District Judge Lee Poh Choo, in her brief grounds of decision, said Guan knew the laptops contained incriminating evidence and wanted to hide them from the CPIB.

The judge said Guan was not a credible witness and had lied while testifying in court.

"(Guan) projected herself as a meek housewife who was ignorant of her husband's activities and business. She claimed she did not know and she did not ask him anything.

"I did not believe her. She struck me as a savvy, know-ledgeable and capable lady. Hence, I did not believe that she would docilely do whatever Dan Tan asked her to do without questioning what and why," said the judge.

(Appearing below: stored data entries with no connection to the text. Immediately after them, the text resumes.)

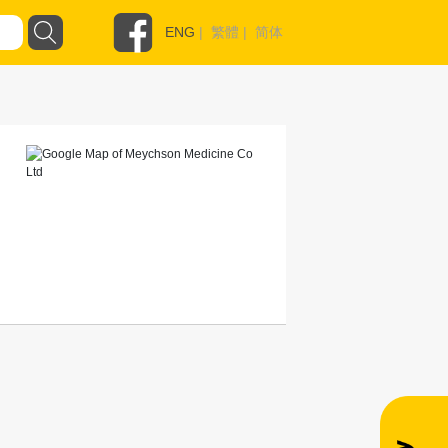
ENG
|
繁體
|
简体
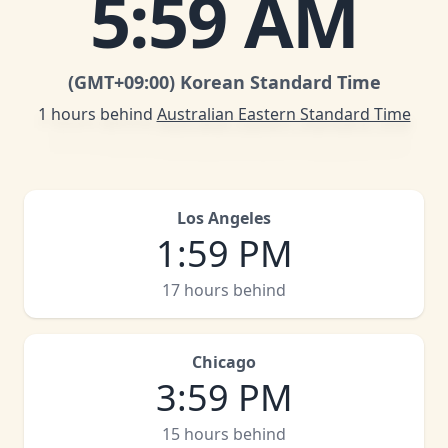
5
:
59 AM
(GMT
+09:00
)
Korean Standard Time
1 hours behind
Australian Eastern Standard Time
Los Angeles
1
:
59 PM
17 hours behind
Chicago
3
:
59 PM
15 hours behind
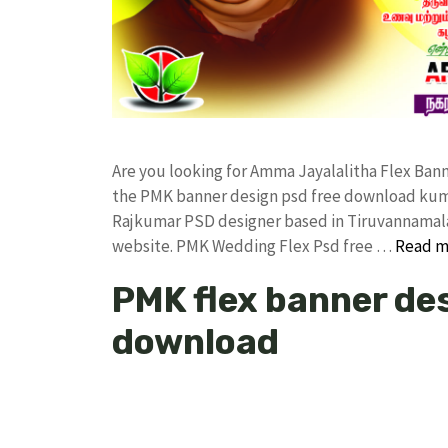
Are you looking for Amma Jayalalitha Flex Ba
the PMK banner design psd free download kum
Rajkumar PSD designer based in Tiruvannamalai. 
website. PMK Wedding Flex Psd free …
Read m
PMK flex banner des
download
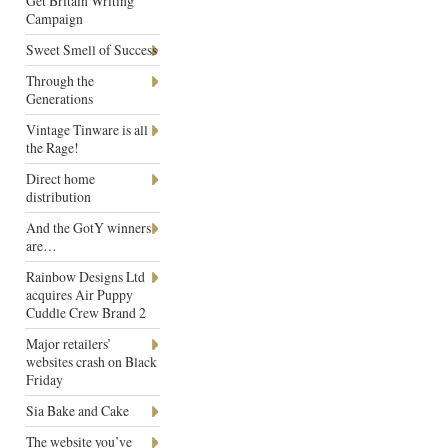
Get Britain Writing
Campaign
Sweet Smell of Success
Through the
Generations
Vintage Tinware is all
the Rage!
Direct home
distribution
And the GotY winners
are…
Rainbow Designs Ltd
acquires Air Puppy
Cuddle Crew Brand 2
Major retailers’
websites crash on Black
Friday
Sia Bake and Cake
The website you’ve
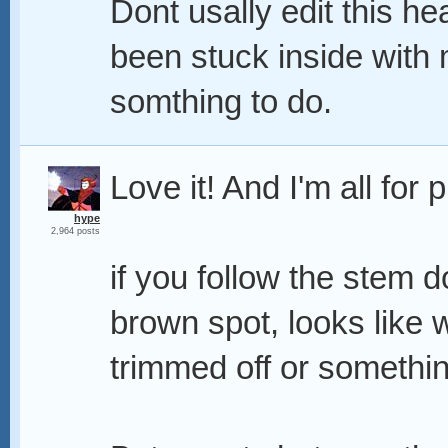
Dont usally edit this h
been stuck inside with
somthing to do.
Love it! And I'm all for 
hype
2,964 posts
if you follow the stem d
brown spot, looks like
trimmed off or something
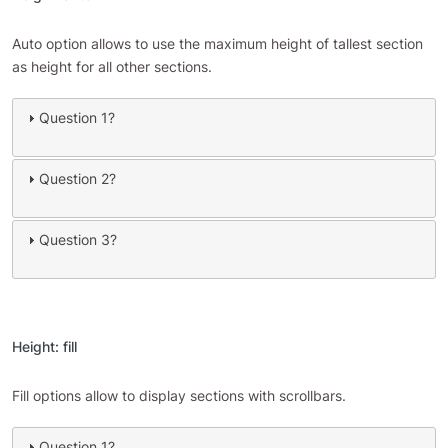
Auto option allows to use the maximum height of tallest section
as height for all other sections.
Question 1?
Question 2?
Question 3?
Height: fill
Fill options allow to display sections with scrollbars.
Question 1?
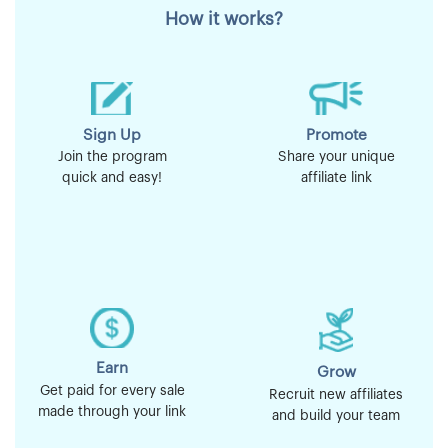
How it works?
Sign Up
Promote
Join the program
Share your unique
quick and easy!
affiliate link
Earn
Grow
Get paid for every sale
Recruit new affiliates
made through your link
and build your team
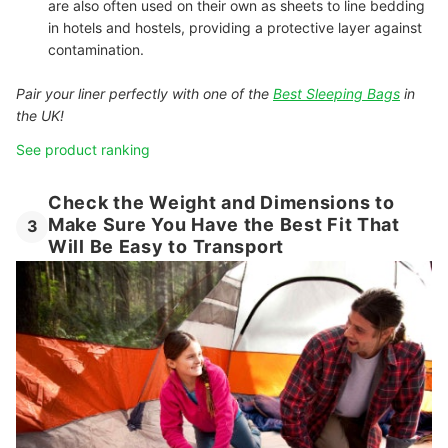
are also often used on their own as sheets to line bedding
in hotels and hostels, providing a protective layer against
contamination.
Pair your liner perfectly with one of the
Best Sleeping Bags
in
the UK!
See product ranking
Check the Weight and Dimensions to
Make Sure You Have the Best Fit That
3
Will Be Easy to Transport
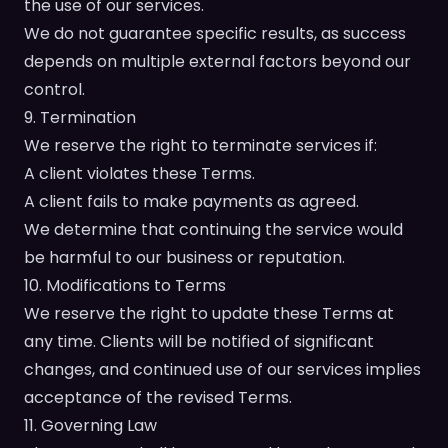
the use of our services.
We do not guarantee specific results, as success
depends on multiple external factors beyond our
control.
9. Termination
We reserve the right to terminate services if:
A client violates these Terms.
A client fails to make payments as agreed.
We determine that continuing the service would
be harmful to our business or reputation.
10. Modifications to Terms
We reserve the right to update these Terms at
any time. Clients will be notified of significant
changes, and continued use of our services implies
acceptance of the revised Terms.
11. Governing Law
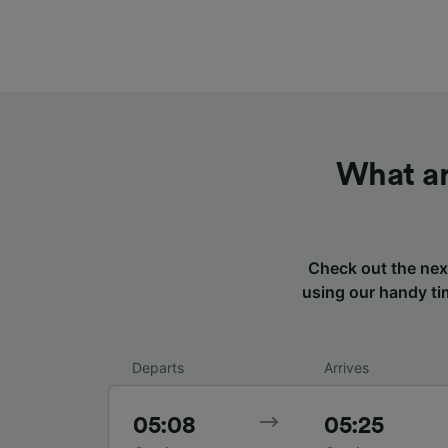
What ar
Check out the nex
using our handy tim
Departs
Arrives
05:08
05:25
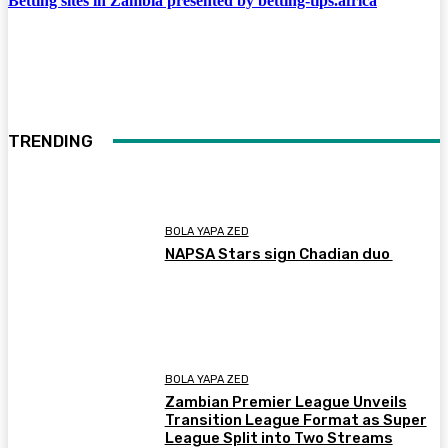
Betting sites in Zambia presented by betting-tips.africa
TRENDING
BOLA YAPA ZED
NAPSA Stars sign Chadian duo
BOLA YAPA ZED
Zambian Premier League Unveils
Transition League Format as Super
League Split into Two Streams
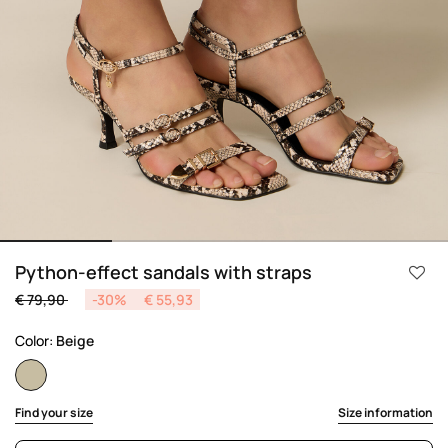
Python-effect sandals with straps
Price reduced from
to
€ 79,90
-30%
€ 55,93
Color:
Beige
selected
Find your size
Size information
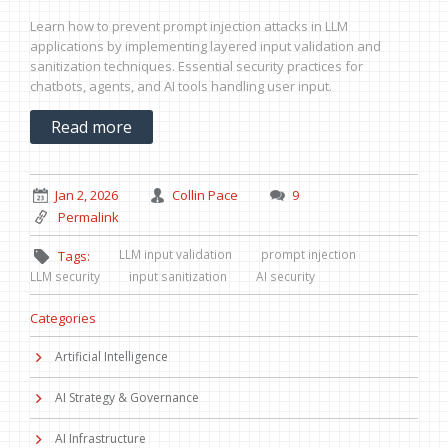
Learn how to prevent prompt injection attacks in LLM
applications by implementing layered input validation and
sanitization techniques. Essential security practices for
chatbots, agents, and AI tools handling user input.
Read more
Jan 2, 2026
Collin Pace
9
Permalink
LLM input validation
prompt injection
Tags:
LLM security
input sanitization
AI security
Categories
Artificial Intelligence
AI Strategy & Governance
AI Infrastructure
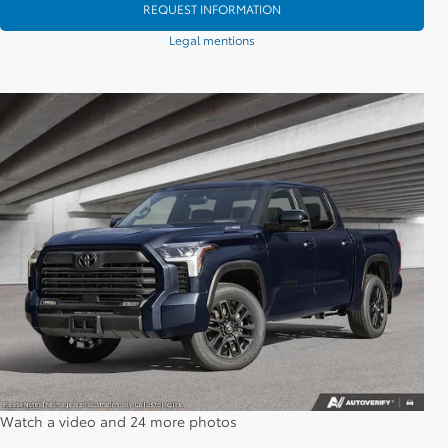
REQUEST INFORMATION
Legal mentions
Watch a video and 24 more photos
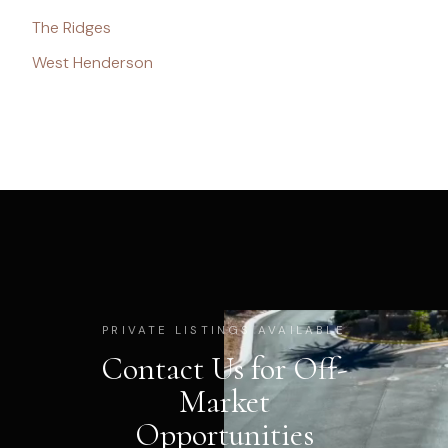
The Ridges
West Henderson
PRIVATE LISTINGS AVAILABLE
Contact Us for Off-
Market
Opportunities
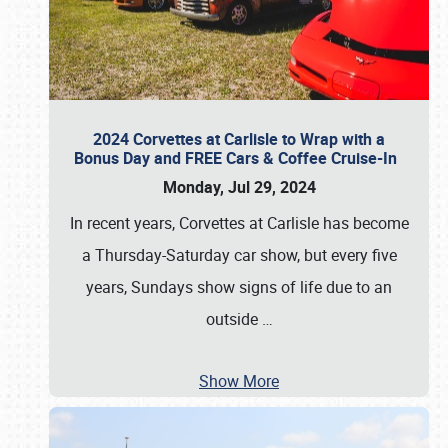
2024 Corvettes at Carlisle to Wrap with a
Bonus Day and FREE Cars & Coffee Cruise-In
Monday, Jul 29, 2024
In recent years, Corvettes at Carlisle has become
a Thursday-Saturday car show, but every five
years, Sundays show signs of life due to an
outside
…
Show More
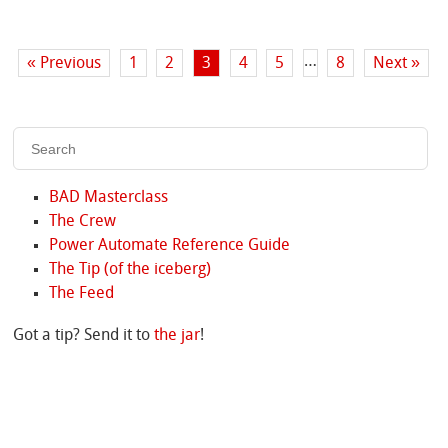
…
« Previous
1
2
3
4
5
8
Next »
BAD Masterclass
The Crew
Power Automate Reference Guide
The Tip (of the iceberg)
The Feed
Got a tip? Send it to
the jar
!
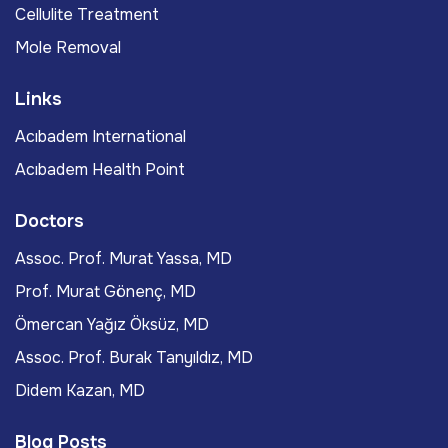
Cellulite Treatment
Mole Removal
Links
Acıbadem International
Acıbadem Health Point
Doctors
Assoc. Prof. Murat Yassa, MD
Prof. Murat Gönenç, MD
Ömercan Yağız Öksüz, MD
Assoc. Prof. Burak Tanyıldız, MD
Didem Kazan, MD
Blog Posts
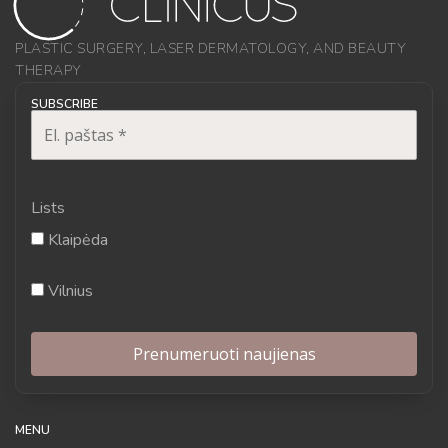
PLASTIC SURGERY, LASER DERMATOLOGY, AND BEAUTY
THERAPY
SUBSCRIBE
Lists
Klaipėda
Vilnius
MENU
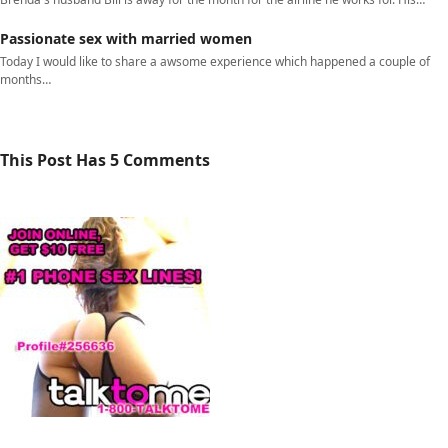
Passionate sex with married women
Today I would like to share a awsome experience which happened a couple of
months…
This Post Has 5 Comments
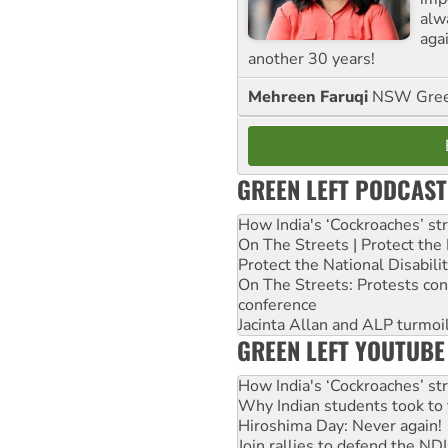
alw
agai
another 30 years!
Mehreen Faruqi
NSW Gree
GREEN LEFT PODCAST
How India's ‘Cockroaches’ st
On The Streets | Protect th
Protect the National Disabil
On The Streets: Protests co
conference
Jacinta Allan and ALP turmoil
GREEN LEFT YOUTUBE
How India's ‘Cockroaches’ st
Why Indian students took to 
Hiroshima Day: Never again!
Join rallies to defend the N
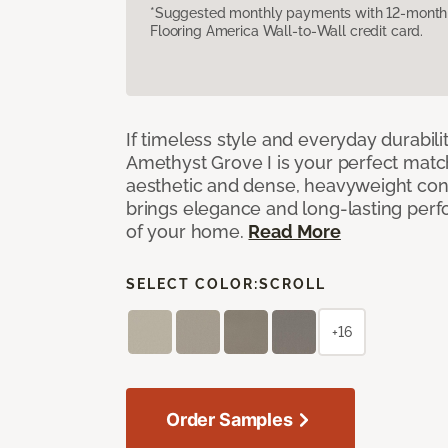
*Suggested monthly payments with 12-month s
Flooring America Wall-to-Wall credit card.
If timeless style and everyday durabilit
Amethyst Grove I is your perfect match! 
aesthetic and dense, heavyweight cons
brings elegance and long-lasting per
of your home.
Read More
SELECT COLOR:
SCROLL
+16
Order Samples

The court heard that on June 6 that year, Tan was asked to report to CPIB's office. Before he left home, he told Guan to take two laptops, place them in a bag and hand it back to him after he was released.

That afternoon, Guan was herself told to report to the bureau. She placed a white Dior paper bag in the back seat before getting into the front passenger seat of a car.

On arriving at CPIB's carpark, Guan asked her driver to hold on to the bag. He then waited with it at a nearby coffee shop, where it was later seized by graft investigators.

When questioned by a CPIB officer, Guan insisted she did not know anything about the bag and laptops.

Deputy Public Prosecutor Jasmin Kaur asked for four to six months' jail as Guan's action was "akin to an attempt to obstruct the course of justice".

Defence lawyer Foo Cheow Ming said the false information Guan gave was relatively minor and had minimal impact, if any, on CPIB's investigations into Tan's alleged match-fixing activities. He asked for a conditional discharge or a fine.

Guan is expected to be sentenced next Monday. She is out on $10,000 bail.

The maximum penalty for giving false or misleading information to a CPIB investigator is a $10,000 fine and one year's jail.

Guan was Tan's third wife. She divorced him in July last year.